The wealth which flowed into the country from this extended trade was soon shown in the crowded population of its provinces and the splendor of their capitals. At the head of these stood the city of Antwerp, which occupied the place in the sixteenth century that Bruges had occupied in the fifteenth, as the commercial metropolis of the Netherlands. Two hundred and fifty vessels might often be seen at the same time taking in their cargoes at her quays.[378] Two thousand loaded wagons from the neighboring countries of France, Germany, and Lorraine daily passed through her gates;[379] and a greater number of vessels, freighted with merchandise from different quarters of the world, were to be seen floating at the same time on the waters of the Scheldt.[380]

The city, in common with the rest of Brabant, was distinguished by certain political privileges, which commended it as a place of residence even to foreigners. Women of the other provinces, it is said, when the time of their confinement drew near, would come to Brabant, that their offspring might claim the franchises of this favored portion of the Netherlands.[381] So jealous were the people of this province of their liberties, that in their oath of allegiance to their sovereign, on his accession, it was provided that this allegiance might lawfully be withheld whenever he ceased to respect their privileges.[382]

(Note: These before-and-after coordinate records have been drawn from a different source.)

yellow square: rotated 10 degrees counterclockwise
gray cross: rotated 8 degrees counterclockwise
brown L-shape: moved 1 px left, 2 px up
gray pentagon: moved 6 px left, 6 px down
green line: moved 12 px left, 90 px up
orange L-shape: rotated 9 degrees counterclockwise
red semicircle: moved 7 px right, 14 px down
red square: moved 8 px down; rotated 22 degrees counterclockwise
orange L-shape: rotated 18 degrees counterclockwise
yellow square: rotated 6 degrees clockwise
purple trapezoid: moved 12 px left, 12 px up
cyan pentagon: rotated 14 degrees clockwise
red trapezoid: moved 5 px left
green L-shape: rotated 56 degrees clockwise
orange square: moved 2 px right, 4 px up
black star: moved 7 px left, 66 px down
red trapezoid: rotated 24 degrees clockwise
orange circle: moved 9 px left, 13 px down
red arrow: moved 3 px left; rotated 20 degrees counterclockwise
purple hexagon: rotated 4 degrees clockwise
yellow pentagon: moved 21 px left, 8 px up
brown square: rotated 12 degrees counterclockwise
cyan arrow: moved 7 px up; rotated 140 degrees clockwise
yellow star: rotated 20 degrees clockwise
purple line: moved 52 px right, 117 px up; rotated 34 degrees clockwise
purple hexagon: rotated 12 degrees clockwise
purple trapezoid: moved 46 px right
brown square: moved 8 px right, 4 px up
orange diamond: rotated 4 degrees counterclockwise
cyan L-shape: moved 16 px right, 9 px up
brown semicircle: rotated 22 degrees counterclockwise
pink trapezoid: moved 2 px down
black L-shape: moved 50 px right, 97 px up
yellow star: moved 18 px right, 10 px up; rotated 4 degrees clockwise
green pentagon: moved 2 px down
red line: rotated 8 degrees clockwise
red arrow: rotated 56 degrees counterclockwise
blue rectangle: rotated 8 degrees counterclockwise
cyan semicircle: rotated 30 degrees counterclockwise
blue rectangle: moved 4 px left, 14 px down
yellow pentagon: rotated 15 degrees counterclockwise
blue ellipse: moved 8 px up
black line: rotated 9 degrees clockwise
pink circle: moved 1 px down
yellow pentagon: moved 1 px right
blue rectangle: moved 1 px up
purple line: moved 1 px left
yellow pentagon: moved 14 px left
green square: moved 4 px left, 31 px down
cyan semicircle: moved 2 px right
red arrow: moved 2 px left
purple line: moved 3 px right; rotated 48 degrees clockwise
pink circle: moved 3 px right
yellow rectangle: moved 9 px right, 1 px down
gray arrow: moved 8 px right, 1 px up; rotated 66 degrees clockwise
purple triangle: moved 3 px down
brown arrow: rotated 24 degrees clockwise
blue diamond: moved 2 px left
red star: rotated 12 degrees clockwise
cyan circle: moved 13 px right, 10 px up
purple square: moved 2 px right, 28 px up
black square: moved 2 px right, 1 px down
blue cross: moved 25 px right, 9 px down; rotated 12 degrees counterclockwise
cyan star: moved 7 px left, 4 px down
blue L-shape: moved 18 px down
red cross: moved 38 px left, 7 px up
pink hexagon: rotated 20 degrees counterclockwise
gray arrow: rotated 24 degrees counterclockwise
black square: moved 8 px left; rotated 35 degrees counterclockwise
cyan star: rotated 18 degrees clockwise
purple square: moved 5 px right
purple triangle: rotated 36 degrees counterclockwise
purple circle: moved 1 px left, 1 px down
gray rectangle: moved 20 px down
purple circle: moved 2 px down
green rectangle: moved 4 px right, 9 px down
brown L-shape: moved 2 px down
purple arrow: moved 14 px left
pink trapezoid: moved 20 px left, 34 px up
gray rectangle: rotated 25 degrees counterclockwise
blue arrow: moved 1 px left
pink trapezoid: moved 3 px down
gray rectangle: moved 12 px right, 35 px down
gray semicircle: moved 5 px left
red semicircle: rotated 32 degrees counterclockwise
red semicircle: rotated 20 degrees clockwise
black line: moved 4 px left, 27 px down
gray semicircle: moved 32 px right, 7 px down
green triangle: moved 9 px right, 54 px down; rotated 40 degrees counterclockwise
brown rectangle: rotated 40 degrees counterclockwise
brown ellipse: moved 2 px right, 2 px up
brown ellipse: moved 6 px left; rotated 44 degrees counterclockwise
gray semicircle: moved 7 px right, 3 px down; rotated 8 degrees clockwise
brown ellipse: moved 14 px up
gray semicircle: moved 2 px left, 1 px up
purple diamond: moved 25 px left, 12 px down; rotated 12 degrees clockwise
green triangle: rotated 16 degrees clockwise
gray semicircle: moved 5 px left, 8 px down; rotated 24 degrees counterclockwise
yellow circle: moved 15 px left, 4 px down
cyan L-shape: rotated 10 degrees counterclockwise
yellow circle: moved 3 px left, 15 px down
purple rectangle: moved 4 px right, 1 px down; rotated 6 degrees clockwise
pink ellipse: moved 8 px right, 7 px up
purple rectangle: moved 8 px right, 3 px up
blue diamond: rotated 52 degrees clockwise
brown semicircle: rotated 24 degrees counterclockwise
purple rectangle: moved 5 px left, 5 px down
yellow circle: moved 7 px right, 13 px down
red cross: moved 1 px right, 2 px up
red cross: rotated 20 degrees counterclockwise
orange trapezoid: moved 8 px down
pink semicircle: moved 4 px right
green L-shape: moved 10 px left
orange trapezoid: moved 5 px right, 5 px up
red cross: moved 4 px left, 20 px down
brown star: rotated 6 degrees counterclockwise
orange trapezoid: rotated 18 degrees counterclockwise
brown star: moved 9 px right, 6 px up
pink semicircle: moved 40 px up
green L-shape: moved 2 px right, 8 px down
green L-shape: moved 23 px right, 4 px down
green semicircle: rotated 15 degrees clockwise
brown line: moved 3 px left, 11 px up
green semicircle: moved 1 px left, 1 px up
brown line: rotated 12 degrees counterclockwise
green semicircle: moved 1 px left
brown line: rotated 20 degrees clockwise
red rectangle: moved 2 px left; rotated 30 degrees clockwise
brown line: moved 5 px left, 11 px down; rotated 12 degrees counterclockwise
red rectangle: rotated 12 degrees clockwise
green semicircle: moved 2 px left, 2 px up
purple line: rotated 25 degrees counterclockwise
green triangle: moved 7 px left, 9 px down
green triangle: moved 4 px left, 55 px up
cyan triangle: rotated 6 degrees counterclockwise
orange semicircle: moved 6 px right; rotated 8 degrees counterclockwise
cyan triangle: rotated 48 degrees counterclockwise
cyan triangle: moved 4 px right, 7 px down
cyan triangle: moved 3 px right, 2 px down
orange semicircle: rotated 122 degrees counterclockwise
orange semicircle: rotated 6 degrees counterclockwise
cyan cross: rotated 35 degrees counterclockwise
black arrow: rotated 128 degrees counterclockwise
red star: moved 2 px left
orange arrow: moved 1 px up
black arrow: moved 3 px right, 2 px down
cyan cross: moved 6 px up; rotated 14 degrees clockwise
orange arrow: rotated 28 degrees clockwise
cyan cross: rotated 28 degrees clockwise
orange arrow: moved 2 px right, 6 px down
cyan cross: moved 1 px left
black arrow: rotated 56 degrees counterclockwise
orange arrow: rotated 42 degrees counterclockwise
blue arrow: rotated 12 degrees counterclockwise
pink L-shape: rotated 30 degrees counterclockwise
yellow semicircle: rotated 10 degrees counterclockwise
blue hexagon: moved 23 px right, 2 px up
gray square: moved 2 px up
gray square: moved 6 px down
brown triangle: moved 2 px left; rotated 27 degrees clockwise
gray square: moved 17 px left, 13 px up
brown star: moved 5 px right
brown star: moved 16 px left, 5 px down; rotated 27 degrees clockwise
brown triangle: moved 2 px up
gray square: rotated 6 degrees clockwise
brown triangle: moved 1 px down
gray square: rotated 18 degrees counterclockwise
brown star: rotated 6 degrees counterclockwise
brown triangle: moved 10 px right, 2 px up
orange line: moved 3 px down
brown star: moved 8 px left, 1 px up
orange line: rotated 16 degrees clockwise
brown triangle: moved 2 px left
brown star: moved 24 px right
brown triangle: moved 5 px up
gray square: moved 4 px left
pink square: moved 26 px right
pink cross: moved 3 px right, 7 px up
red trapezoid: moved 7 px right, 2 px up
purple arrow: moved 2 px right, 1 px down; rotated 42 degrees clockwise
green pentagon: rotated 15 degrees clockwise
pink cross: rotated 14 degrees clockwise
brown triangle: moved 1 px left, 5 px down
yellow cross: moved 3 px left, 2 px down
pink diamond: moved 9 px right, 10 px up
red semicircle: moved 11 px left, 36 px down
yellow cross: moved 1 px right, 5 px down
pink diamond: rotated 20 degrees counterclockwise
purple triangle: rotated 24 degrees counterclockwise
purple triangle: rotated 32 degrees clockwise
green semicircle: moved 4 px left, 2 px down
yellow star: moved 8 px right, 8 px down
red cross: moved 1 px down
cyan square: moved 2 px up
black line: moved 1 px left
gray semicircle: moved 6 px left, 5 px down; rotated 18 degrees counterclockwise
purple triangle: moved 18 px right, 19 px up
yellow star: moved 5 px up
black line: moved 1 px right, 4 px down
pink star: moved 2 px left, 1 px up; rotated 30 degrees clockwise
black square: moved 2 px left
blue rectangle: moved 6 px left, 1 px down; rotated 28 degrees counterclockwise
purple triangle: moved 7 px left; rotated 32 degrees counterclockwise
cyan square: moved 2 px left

Under the shelter of its municipal rights, foreigners settled in great numbers in Antwerp. The English established a factory there. There was also a Portuguese company, an Italian company, a company of merchants from the Hanse Towns, and, lastly, a Turkish company, which took up its residence there for the purpose of pursuing a trade with the Levant. A great traffic was carried on in bills of exchange. Antwerp, in short, became the banking-house of Europe; and capitalists, the Rothschilds of their day, whose dealings were with sovereign princes, fixed their abode in Antwerp, which was to the rest of Europe in the sixteenth century what London is in the nineteenth,—the great heart of commercial circulation.[383]

PROTESTANT DOCTRINES

In 1531, the public Exchange was erected, the finest building of its kind at that time anywhere to be seen. The city, indeed, was filled with stately edifices, the largest of which, the great cathedral, having been nearly destroyed by fire, soon after the opening of the Exchange, was rebuilt, and still remains[{153}] a noble specimen of the architectural science of the time. Another age was to see the walls of the same cathedral adorned with those exquisite productions of Rubens and his disciples, which raised the Flemish school to a level with the great Italian masters.